** What this task involves **
Would you return the data below exactly as it stands, with every picture left out?

** Document layout analysis data **
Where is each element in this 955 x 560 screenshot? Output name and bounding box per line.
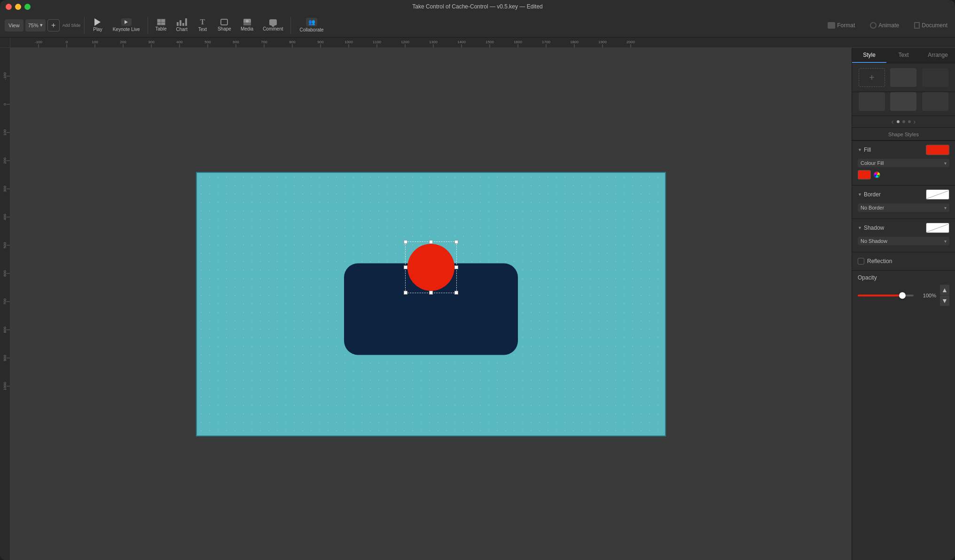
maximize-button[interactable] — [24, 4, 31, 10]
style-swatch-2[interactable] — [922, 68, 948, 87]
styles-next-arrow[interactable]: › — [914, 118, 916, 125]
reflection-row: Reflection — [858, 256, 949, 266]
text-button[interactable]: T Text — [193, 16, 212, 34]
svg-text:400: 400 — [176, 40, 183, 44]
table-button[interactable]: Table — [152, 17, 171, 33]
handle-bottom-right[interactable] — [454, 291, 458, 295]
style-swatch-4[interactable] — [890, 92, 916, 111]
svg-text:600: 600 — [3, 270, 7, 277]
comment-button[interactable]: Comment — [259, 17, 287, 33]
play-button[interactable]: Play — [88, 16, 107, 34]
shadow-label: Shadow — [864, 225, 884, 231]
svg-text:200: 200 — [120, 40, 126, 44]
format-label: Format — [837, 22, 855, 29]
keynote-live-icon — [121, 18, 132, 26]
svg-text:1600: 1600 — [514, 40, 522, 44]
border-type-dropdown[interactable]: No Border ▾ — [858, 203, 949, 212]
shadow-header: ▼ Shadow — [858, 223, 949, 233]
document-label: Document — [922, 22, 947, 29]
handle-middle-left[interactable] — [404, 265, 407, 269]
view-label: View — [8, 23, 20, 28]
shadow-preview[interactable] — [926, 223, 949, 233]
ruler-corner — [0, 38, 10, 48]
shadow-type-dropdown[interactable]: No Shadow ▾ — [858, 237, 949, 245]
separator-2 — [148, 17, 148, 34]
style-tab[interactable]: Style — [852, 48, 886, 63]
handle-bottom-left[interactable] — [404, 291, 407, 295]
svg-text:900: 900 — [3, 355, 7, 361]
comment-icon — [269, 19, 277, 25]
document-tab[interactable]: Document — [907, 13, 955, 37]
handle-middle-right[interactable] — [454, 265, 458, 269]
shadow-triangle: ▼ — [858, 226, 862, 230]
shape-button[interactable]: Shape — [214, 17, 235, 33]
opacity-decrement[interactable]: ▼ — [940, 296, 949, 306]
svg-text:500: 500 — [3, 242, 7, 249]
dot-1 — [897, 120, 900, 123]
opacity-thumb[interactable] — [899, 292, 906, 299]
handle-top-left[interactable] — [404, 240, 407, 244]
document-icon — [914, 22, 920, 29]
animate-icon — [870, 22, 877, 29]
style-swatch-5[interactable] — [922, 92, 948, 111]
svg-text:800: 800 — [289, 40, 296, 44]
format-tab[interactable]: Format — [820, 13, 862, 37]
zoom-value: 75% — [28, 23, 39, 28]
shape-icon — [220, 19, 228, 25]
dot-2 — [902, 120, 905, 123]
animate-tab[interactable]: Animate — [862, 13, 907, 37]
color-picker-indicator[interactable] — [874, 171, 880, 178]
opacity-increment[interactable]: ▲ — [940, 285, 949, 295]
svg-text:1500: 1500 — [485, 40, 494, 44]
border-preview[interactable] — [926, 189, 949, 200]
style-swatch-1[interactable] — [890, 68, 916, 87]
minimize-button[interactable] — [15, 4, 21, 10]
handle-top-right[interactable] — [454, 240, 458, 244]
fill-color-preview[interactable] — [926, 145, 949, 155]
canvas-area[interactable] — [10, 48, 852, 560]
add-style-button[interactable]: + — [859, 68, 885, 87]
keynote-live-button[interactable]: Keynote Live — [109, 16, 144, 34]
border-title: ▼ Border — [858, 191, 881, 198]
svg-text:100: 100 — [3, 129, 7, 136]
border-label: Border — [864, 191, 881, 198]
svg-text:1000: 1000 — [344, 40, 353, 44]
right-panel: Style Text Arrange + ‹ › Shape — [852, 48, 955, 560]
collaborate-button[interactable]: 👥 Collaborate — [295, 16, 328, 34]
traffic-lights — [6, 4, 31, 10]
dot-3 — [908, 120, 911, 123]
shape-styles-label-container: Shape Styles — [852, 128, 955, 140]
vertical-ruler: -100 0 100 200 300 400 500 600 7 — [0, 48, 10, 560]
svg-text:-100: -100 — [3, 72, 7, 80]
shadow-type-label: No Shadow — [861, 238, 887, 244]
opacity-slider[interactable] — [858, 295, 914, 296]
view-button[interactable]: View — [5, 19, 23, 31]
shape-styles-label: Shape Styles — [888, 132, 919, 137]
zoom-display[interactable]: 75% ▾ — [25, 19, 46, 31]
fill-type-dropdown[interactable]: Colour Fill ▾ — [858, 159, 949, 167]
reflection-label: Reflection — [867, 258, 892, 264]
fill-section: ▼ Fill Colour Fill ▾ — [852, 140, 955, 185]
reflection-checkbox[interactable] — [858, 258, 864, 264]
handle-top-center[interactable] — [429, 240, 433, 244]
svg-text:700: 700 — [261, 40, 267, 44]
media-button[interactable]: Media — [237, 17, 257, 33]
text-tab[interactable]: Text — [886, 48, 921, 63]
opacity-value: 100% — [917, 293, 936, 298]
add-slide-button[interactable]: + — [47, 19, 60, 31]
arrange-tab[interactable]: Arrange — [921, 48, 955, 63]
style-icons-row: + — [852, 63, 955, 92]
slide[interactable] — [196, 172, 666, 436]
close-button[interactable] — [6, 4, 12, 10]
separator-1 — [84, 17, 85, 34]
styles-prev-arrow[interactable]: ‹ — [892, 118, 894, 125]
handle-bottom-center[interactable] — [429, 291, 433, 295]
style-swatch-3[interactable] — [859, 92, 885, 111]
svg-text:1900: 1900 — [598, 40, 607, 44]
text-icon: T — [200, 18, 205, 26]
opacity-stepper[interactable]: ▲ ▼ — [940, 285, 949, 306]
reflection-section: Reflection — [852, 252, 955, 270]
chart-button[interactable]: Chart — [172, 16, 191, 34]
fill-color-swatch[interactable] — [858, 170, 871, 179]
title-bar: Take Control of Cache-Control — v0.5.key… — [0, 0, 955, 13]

** Task response **
Where is each element in this 955 x 560 screenshot? Output name and bounding box per line.
maximize-button[interactable] — [24, 4, 31, 10]
style-swatch-2[interactable] — [922, 68, 948, 87]
styles-next-arrow[interactable]: › — [914, 118, 916, 125]
reflection-row: Reflection — [858, 256, 949, 266]
text-button[interactable]: T Text — [193, 16, 212, 34]
svg-text:400: 400 — [176, 40, 183, 44]
table-button[interactable]: Table — [152, 17, 171, 33]
handle-bottom-right[interactable] — [454, 291, 458, 295]
style-swatch-4[interactable] — [890, 92, 916, 111]
svg-text:600: 600 — [3, 270, 7, 277]
comment-button[interactable]: Comment — [259, 17, 287, 33]
play-button[interactable]: Play — [88, 16, 107, 34]
shadow-label: Shadow — [864, 225, 884, 231]
svg-text:200: 200 — [120, 40, 126, 44]
format-label: Format — [837, 22, 855, 29]
keynote-live-icon — [121, 18, 132, 26]
svg-text:1600: 1600 — [514, 40, 522, 44]
border-type-dropdown[interactable]: No Border ▾ — [858, 203, 949, 212]
shadow-header: ▼ Shadow — [858, 223, 949, 233]
document-label: Document — [922, 22, 947, 29]
handle-middle-left[interactable] — [404, 265, 407, 269]
view-label: View — [8, 23, 20, 28]
shadow-preview[interactable] — [926, 223, 949, 233]
ruler-corner — [0, 38, 10, 48]
shadow-type-dropdown[interactable]: No Shadow ▾ — [858, 237, 949, 245]
separator-2 — [148, 17, 148, 34]
style-tab[interactable]: Style — [852, 48, 886, 63]
handle-bottom-left[interactable] — [404, 291, 407, 295]
svg-text:900: 900 — [3, 355, 7, 361]
comment-icon — [269, 19, 277, 25]
document-tab[interactable]: Document — [907, 13, 955, 37]
handle-middle-right[interactable] — [454, 265, 458, 269]
shadow-triangle: ▼ — [858, 226, 862, 230]
shape-button[interactable]: Shape — [214, 17, 235, 33]
opacity-decrement[interactable]: ▼ — [940, 296, 949, 306]
svg-text:500: 500 — [3, 242, 7, 249]
dot-1 — [897, 120, 900, 123]
opacity-thumb[interactable] — [899, 292, 906, 299]
handle-top-left[interactable] — [404, 240, 407, 244]
document-icon — [914, 22, 920, 29]
animate-icon — [870, 22, 877, 29]
style-swatch-5[interactable] — [922, 92, 948, 111]
svg-text:800: 800 — [289, 40, 296, 44]
format-tab[interactable]: Format — [820, 13, 862, 37]
zoom-value: 75% — [28, 23, 39, 28]
shape-icon — [220, 19, 228, 25]
dot-2 — [902, 120, 905, 123]
animate-tab[interactable]: Animate — [862, 13, 907, 37]
color-picker-indicator[interactable] — [874, 171, 880, 178]
opacity-increment[interactable]: ▲ — [940, 285, 949, 295]
svg-text:1500: 1500 — [485, 40, 494, 44]
border-preview[interactable] — [926, 189, 949, 200]
style-swatch-1[interactable] — [890, 68, 916, 87]
minimize-button[interactable] — [15, 4, 21, 10]
handle-top-right[interactable] — [454, 240, 458, 244]
fill-color-preview[interactable] — [926, 145, 949, 155]
canvas-area[interactable] — [10, 48, 852, 560]
add-style-button[interactable]: + — [859, 68, 885, 87]
keynote-live-button[interactable]: Keynote Live — [109, 16, 144, 34]
border-title: ▼ Border — [858, 191, 881, 198]
svg-text:100: 100 — [3, 129, 7, 136]
border-label: Border — [864, 191, 881, 198]
svg-text:1000: 1000 — [344, 40, 353, 44]
right-panel: Style Text Arrange + ‹ › Shape — [852, 48, 955, 560]
collaborate-button[interactable]: 👥 Collaborate — [295, 16, 328, 34]
traffic-lights — [6, 4, 31, 10]
dot-3 — [908, 120, 911, 123]
shape-styles-label-container: Shape Styles — [852, 128, 955, 140]
vertical-ruler: -100 0 100 200 300 400 500 600 7 — [0, 48, 10, 560]
svg-text:-100: -100 — [3, 72, 7, 80]
shadow-type-label: No Shadow — [861, 238, 887, 244]
opacity-slider[interactable] — [858, 295, 914, 296]
view-button[interactable]: View — [5, 19, 23, 31]
shape-styles-label: Shape Styles — [888, 132, 919, 137]
zoom-display[interactable]: 75% ▾ — [25, 19, 46, 31]
fill-type-dropdown[interactable]: Colour Fill ▾ — [858, 159, 949, 167]
reflection-label: Reflection — [867, 258, 892, 264]
fill-section: ▼ Fill Colour Fill ▾ — [852, 140, 955, 185]
reflection-checkbox[interactable] — [858, 258, 864, 264]
handle-top-center[interactable] — [429, 240, 433, 244]
svg-text:700: 700 — [261, 40, 267, 44]
media-button[interactable]: Media — [237, 17, 257, 33]
text-tab[interactable]: Text — [886, 48, 921, 63]
opacity-value: 100% — [917, 293, 936, 298]
add-slide-button[interactable]: + — [47, 19, 60, 31]
arrange-tab[interactable]: Arrange — [921, 48, 955, 63]
style-icons-row: + — [852, 63, 955, 92]
slide[interactable] — [196, 172, 666, 436]
close-button[interactable] — [6, 4, 12, 10]
separator-1 — [84, 17, 85, 34]
styles-prev-arrow[interactable]: ‹ — [892, 118, 894, 125]
handle-bottom-center[interactable] — [429, 291, 433, 295]
style-swatch-3[interactable] — [859, 92, 885, 111]
svg-text:1900: 1900 — [598, 40, 607, 44]
text-icon: T — [200, 18, 205, 26]
opacity-stepper[interactable]: ▲ ▼ — [940, 285, 949, 306]
reflection-section: Reflection — [852, 252, 955, 270]
chart-button[interactable]: Chart — [172, 16, 191, 34]
fill-color-swatch[interactable] — [858, 170, 871, 179]
title-bar: Take Control of Cache-Control — v0.5.key… — [0, 0, 955, 13]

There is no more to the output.